Smoke Free Places: Smoking is prohibited in shops, universities and vocational facilities, cultural facilities, and hospitals and other healthcare facilities. Although smoking is prohibited in some indoor public places and workplaces, designated smoking areas can be established in many workplaces, government buildings, hawker centers, and public transport facilities, among others.
Tobacco Advertising, Promotion and Sponsorship: Virtually all advertising of tobacco products is banned, with “advertising” defined very broadly to encompass most forms of direct and indirect advertising and promotion. Point of sale product display is prohibited at most points of retail sale, although specialist tobacconists and certain duty-free shops are exempt. There are some restrictions on tobacco sponsorship, although the publicity of such sponsorship is prohibited under the general ban on tobacco advertising.
Tobacco Packaging and Labeling: Rotating combined text and picture health warnings must cover at least 50 percent of each of the two principal display areas. On smokeless tobacco products, text-only warnings must occupy at least 50 percent of each of the two principal display areas. Misleading packaging and labeling, including terms such as “light” and “low-tar” and other signs, is prohibited.
Roadmap to Tobacco Control Legislation: Two primary pieces of legislation govern tobacco control in Singapore. First, the Smoking (Prohibition in Certain Places) Act authorizes the National Environmental Agency (NEA) to designate places and public vehicles as smoke free. The NEA issued the Smoking (Prohibition in Certain Places) Notification identifying smoke free public places and transport, in addition to establishing duties, enforcement powers, and penalties. The Notification has been amended several times. Other regulations and laws further develop the definitions, penalties, and the duties associated with restrictions on smoking in public places and on public transport.
The second primary piece of tobacco control legislation is the Tobacco (Control of Advertisements and Sale) Act. This law regulates tobacco advertising, promotion and sponsorship, and tobacco product packaging and labeling. This law has been amended several times, most recently in 2017. Several other laws and regulations supply additional authority regulating these policy areas. The Info-communications Media Development Authority has issued numerous codes of practice that regulate programming and advertising through various media outlets. In addition, regulations have been issued concerning topics such as: advertisements in foreign newspapers, licensing requirements for the importation and sale of tobacco, point of sale product display ban (and exemptions from the ban), and the required text and pictures in health warning messages to be displayed on tobacco products.
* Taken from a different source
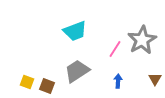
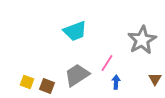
pink line: moved 8 px left, 14 px down
gray trapezoid: moved 4 px down
blue arrow: moved 2 px left, 1 px down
These implementing regulations include the Tobacco (Control of Advertisements and Sale) (Labelling) Regulations 2012, which establish the requirements for health warnings and revoke the previous requirements contained in the Tobacco (Control of Advertisements and Sale) (Labelling) Regulations that were issued in 2003 and amended in 2006.
This country’s legal measures were reviewed by our legal staff. No in-country lawyers or tobacco control experts reviewed our analysis.